» **Data**:
_____
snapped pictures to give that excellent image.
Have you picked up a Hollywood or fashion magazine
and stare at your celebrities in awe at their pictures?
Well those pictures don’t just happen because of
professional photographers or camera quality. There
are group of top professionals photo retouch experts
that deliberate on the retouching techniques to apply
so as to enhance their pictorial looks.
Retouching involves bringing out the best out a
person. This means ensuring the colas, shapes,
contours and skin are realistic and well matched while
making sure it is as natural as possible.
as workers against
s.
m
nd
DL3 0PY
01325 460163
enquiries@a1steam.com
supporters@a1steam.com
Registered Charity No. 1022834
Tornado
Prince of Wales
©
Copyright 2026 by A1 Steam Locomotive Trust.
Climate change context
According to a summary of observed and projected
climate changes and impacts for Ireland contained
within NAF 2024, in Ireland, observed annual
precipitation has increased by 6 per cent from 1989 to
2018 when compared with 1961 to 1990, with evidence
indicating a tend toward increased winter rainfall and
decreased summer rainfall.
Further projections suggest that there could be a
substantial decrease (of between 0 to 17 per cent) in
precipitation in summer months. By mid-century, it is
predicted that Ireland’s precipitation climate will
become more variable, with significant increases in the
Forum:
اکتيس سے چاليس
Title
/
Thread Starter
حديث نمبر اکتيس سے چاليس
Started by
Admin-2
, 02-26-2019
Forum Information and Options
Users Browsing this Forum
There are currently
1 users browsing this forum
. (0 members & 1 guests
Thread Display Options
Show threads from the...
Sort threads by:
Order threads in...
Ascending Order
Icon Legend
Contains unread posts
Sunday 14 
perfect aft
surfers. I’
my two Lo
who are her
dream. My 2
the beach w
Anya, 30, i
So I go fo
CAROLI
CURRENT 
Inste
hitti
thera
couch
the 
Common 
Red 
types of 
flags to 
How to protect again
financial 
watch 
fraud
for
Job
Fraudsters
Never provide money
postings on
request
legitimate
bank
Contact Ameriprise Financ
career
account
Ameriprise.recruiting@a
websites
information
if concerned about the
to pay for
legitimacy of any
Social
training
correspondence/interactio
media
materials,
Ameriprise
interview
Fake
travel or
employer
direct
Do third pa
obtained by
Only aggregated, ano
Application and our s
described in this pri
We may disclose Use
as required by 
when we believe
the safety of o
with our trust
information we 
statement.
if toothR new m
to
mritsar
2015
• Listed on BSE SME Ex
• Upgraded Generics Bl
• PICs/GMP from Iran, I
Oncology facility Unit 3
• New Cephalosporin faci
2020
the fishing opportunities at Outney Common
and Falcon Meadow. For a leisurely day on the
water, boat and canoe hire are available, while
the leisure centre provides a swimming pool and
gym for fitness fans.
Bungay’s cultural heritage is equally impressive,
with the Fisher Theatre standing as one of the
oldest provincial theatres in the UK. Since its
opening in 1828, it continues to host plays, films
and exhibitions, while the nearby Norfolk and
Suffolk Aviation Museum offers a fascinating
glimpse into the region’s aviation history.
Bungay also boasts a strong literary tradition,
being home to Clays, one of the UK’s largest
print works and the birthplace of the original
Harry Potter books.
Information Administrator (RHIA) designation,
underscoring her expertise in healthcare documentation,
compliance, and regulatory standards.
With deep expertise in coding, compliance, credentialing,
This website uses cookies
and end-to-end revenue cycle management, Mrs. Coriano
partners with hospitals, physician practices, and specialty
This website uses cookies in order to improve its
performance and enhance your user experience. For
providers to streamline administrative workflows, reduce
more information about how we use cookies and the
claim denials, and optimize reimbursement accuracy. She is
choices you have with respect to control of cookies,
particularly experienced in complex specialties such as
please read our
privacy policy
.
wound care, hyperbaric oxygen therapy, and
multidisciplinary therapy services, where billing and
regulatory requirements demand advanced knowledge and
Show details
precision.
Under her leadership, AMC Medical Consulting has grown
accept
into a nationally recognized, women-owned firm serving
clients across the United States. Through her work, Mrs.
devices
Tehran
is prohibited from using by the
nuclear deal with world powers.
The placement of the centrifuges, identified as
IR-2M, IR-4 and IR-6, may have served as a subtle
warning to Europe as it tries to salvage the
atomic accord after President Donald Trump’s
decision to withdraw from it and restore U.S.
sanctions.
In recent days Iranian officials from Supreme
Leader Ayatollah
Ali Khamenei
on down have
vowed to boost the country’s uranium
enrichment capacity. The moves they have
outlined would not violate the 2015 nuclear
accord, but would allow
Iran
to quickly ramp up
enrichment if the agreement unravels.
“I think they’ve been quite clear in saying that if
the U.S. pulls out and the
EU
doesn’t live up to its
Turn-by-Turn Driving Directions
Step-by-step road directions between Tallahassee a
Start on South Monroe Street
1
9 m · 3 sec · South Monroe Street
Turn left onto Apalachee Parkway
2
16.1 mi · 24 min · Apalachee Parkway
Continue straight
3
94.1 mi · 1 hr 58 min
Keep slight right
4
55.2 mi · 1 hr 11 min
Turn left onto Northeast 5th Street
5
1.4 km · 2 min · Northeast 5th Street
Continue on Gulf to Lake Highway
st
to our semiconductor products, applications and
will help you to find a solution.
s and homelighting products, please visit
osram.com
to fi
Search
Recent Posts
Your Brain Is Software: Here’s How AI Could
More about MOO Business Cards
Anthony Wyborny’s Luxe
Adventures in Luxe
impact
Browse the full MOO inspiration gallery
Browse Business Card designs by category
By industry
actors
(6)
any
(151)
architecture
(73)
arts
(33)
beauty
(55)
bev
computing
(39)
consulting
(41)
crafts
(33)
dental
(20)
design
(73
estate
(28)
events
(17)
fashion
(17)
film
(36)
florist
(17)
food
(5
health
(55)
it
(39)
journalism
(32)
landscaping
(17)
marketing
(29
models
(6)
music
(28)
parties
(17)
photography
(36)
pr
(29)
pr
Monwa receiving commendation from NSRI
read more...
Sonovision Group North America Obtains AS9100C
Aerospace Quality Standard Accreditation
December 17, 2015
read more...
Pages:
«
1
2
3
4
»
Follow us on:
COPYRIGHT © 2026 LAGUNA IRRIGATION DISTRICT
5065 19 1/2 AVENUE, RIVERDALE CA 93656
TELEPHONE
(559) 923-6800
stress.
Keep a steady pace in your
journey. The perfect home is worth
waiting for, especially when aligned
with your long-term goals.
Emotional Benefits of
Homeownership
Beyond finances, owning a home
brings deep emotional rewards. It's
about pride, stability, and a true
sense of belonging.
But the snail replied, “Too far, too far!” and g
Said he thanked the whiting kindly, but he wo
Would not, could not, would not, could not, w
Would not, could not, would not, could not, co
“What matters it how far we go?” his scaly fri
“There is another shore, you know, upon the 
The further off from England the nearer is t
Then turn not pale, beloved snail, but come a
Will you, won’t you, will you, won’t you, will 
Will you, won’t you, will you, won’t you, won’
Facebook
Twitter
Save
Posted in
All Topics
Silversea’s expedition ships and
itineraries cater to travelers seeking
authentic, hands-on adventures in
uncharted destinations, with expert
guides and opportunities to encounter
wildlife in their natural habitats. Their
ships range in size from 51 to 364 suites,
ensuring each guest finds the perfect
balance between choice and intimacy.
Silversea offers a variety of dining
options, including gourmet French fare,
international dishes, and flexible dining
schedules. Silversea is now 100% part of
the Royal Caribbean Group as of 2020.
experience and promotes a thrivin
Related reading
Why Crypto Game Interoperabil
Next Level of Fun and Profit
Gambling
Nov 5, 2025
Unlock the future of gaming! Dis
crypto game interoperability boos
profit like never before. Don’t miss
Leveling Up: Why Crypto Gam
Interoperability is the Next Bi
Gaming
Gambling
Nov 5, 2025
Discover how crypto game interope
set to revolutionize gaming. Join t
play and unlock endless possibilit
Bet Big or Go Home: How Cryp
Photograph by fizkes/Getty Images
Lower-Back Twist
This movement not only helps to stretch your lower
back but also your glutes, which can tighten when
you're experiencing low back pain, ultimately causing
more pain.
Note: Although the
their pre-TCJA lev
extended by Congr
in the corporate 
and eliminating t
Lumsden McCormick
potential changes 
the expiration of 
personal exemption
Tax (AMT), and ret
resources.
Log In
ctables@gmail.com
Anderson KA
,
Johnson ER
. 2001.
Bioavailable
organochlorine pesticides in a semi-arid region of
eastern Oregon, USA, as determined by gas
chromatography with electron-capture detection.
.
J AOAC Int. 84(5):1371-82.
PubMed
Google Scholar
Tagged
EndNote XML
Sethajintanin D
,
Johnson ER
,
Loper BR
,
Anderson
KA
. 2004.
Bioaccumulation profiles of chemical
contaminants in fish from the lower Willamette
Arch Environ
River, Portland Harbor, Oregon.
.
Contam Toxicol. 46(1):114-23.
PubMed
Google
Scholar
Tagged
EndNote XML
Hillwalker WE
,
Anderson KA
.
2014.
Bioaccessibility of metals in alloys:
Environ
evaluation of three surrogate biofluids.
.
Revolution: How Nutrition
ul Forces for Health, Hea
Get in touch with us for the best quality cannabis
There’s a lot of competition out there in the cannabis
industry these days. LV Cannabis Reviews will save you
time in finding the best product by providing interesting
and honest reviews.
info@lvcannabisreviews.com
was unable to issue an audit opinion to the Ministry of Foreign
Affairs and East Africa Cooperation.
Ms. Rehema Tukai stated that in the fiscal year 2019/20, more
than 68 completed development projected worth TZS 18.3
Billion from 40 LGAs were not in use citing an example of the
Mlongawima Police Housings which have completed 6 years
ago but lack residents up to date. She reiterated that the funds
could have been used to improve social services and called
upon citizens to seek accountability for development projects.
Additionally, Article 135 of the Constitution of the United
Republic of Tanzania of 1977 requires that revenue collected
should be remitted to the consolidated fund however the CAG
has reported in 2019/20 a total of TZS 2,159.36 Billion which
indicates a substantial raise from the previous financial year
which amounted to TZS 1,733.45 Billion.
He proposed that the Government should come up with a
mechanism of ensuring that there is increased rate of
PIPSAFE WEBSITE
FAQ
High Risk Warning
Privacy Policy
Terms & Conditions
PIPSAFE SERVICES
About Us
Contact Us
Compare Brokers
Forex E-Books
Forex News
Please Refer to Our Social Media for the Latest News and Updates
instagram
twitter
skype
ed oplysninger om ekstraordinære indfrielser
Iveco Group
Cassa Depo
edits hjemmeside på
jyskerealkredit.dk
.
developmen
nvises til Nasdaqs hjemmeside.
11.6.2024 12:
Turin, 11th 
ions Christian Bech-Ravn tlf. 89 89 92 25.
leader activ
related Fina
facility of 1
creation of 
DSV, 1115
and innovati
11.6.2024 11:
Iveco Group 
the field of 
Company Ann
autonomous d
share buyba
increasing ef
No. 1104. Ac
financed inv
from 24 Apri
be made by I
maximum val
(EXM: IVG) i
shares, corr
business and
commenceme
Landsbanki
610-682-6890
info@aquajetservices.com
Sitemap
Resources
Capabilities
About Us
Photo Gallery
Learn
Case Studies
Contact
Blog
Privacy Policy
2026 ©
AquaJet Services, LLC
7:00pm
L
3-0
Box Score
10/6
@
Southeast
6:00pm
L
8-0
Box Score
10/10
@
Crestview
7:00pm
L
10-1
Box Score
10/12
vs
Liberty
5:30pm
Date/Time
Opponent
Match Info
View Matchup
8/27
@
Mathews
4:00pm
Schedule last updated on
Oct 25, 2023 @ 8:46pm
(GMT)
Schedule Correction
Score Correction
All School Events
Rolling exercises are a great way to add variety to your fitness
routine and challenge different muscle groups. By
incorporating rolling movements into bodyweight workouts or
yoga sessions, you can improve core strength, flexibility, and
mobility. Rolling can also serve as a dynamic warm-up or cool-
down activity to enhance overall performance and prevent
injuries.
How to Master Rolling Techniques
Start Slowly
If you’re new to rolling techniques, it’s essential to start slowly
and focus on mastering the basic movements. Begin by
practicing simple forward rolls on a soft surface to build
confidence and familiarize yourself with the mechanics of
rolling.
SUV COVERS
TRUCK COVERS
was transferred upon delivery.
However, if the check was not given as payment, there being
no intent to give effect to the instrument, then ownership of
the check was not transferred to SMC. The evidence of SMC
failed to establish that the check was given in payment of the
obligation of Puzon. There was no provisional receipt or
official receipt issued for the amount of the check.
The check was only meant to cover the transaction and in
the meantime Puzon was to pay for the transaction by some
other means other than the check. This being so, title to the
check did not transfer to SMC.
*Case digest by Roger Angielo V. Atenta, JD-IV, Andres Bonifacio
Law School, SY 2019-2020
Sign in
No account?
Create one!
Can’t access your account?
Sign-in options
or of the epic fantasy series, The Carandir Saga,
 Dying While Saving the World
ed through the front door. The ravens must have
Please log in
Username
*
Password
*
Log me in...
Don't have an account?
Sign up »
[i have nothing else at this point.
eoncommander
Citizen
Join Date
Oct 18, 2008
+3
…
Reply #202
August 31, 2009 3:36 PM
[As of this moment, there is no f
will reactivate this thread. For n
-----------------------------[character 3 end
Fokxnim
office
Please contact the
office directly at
_____
» **Try it**: Precisely reproduce the lines of the entries, beginning at the first and ending at the one containing "person. This means". Add nothing.

» **Answer for the task**:
snapped pictures to give that excellent image.
Have you picked up a Hollywood or fashion magazine
and stare at your celebrities in awe at their pictures?
Well those pictures don’t just happen because of
professional photographers or camera quality. There
are group of top professionals photo retouch experts
that deliberate on the retouching techniques to apply
so as to enhance their pictorial looks.
Retouching involves bringing out the best out a
person. This means ensuring the colas, shapes,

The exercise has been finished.